Motivation
By understanding all phenomena that naturally emerge under constraints, let us make every being freer.
Only by first fixing the constraints can comprehensive expansion proceed without category errors, and only then can the results safely reach real people.
Part Ⅰ.
A Life Where Everyone Can Truly Understand and Embrace Themselves
Conscious phenomena are expressions that emerge when complex systems achieve self-organization.

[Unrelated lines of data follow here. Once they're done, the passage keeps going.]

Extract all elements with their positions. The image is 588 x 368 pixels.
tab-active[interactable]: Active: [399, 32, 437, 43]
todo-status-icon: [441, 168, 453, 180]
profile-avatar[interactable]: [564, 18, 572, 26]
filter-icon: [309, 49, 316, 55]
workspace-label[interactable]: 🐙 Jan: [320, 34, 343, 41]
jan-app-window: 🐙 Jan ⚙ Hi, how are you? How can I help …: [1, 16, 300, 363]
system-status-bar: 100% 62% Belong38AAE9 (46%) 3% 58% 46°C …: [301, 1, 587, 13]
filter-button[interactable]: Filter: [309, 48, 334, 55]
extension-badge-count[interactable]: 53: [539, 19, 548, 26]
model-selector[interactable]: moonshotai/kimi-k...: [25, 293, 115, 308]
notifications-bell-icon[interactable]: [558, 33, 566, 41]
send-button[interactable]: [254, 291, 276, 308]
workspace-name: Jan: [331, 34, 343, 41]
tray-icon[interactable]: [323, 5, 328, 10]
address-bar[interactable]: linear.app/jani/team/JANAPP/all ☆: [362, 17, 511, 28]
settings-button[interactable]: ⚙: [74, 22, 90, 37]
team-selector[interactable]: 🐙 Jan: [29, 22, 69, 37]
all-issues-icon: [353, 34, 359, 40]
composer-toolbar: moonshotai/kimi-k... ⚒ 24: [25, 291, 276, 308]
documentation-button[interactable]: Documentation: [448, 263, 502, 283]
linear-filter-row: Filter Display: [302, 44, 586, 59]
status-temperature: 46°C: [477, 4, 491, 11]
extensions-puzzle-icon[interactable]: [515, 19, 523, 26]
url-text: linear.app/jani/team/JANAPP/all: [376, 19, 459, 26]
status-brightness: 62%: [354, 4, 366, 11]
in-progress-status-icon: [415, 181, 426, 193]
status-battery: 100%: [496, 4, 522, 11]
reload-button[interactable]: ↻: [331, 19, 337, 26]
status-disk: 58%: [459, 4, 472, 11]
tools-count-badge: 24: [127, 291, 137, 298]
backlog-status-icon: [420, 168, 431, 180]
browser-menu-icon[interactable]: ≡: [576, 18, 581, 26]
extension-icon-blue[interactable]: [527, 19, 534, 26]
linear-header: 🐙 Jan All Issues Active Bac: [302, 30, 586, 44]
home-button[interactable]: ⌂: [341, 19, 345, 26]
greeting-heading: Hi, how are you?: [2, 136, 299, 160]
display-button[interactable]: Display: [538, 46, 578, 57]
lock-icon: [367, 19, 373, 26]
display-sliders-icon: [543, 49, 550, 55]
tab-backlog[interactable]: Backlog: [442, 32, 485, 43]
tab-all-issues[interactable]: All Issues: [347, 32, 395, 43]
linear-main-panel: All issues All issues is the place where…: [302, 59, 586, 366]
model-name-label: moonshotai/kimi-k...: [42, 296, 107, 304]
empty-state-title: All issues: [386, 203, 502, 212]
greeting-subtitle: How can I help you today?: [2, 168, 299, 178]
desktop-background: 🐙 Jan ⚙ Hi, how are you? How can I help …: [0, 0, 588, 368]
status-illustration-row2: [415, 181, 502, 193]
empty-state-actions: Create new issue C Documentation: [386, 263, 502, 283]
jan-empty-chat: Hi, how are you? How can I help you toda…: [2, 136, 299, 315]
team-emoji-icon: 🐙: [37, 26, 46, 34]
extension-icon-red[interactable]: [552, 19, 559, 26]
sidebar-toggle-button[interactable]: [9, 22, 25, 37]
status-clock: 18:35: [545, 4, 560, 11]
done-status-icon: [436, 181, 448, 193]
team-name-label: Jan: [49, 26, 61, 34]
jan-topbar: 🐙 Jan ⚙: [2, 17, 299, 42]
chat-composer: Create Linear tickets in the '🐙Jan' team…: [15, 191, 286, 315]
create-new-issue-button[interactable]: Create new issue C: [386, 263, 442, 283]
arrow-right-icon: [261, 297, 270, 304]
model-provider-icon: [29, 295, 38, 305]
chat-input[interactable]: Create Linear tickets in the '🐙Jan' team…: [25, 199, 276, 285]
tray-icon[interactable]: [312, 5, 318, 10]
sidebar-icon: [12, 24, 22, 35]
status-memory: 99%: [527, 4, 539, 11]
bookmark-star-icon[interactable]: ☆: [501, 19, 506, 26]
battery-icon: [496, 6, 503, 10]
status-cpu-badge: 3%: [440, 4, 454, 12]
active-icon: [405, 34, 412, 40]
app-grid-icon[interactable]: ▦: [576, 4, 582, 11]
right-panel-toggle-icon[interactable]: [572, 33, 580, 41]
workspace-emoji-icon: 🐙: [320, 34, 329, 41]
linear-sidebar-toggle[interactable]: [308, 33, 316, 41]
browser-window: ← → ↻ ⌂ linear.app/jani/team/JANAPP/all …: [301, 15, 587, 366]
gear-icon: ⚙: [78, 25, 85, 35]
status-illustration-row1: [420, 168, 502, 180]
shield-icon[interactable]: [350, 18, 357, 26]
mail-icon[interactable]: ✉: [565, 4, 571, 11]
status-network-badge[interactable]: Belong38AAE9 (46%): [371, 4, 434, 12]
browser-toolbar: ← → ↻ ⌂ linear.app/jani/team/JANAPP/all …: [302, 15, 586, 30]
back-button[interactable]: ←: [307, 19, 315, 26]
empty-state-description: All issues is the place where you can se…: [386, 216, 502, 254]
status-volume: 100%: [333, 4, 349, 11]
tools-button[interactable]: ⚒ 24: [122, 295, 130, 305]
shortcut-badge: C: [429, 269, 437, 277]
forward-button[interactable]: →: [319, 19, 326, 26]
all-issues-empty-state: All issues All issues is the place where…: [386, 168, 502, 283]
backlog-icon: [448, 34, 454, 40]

I explore and seek to understand the metabolic-neural-physical causal processes underlying these expressions — and on that basis, trace how the mutual aggregation of simple reflexive behaviors becomes instantiated as a self-organizing system with genuine causal agency.
This understanding is formalized into a self-awareness and regulation model (designed to address not only affective but also cognitive dimensions) and proposed as a socially institutionalized model for dissemination, in the way SEL has been integrated into educational systems. Through this, each individual strengthens their capacity for self-awareness and self-regulation, with the goal of cultivating sovereign identity robustness, resilience, and problem-solving ability.
Part Ⅱ.
Realizing ASI That Co-evolves With Humanity
To enrich mechanical signals, I explore a new computational representational system — moving beyond binary architecture toward novel devices capable of representing multiple states within a single unit, together with the corresponding ISA redesign. At the hardware level, this aims to expand the range of cases in which machines can semantically understand and express information. At the software level, it seeks to improve computational precision by incorporating relational operators that handle modal logic, extended state spaces, and probability orders beyond those computable within current binary frameworks.
This system, capable of expressing continuous state spaces, holds compatibility with biological signal patterns and serves as the physical foundation for translating between organoid signals and machine representations.
On this basis, the goal is to minimize AI’s most critical failure modes (hallucination, sycophancy, conformity, and reward hacking) and to advance the field of scientific simulation, where such operations are most consequential. Further aims include minimizing misdiagnosis in clinical domains where subjective judgment is dominant, and realizing an ASI that cognitively grows and co-evolves alongside human beings.
Part Ⅲ.
A Time Framework Derived from Irreducible Atomic Physical Constituents, and the Universe from the Perspective of Dissipative Structures and Dynamical Cycles
Dark matter/energy and the modeling of time remain among the most pressing open problems in astronomy. Due to timescale constraints, direct empirical verification is extremely difficult — and precisely because of this, unnecessary variables and domain extensions are often introduced into existing models.
I pursue time modeling by eliminating components that are not re-described as new order parameters or effective degrees of freedom grounded in microscopic constraints. I also explore whether residual terms exist in dark matter/dark energy calculations, and investigate the universe from the perspective in which each celestial body possesses a growth-and-decay lifecycle.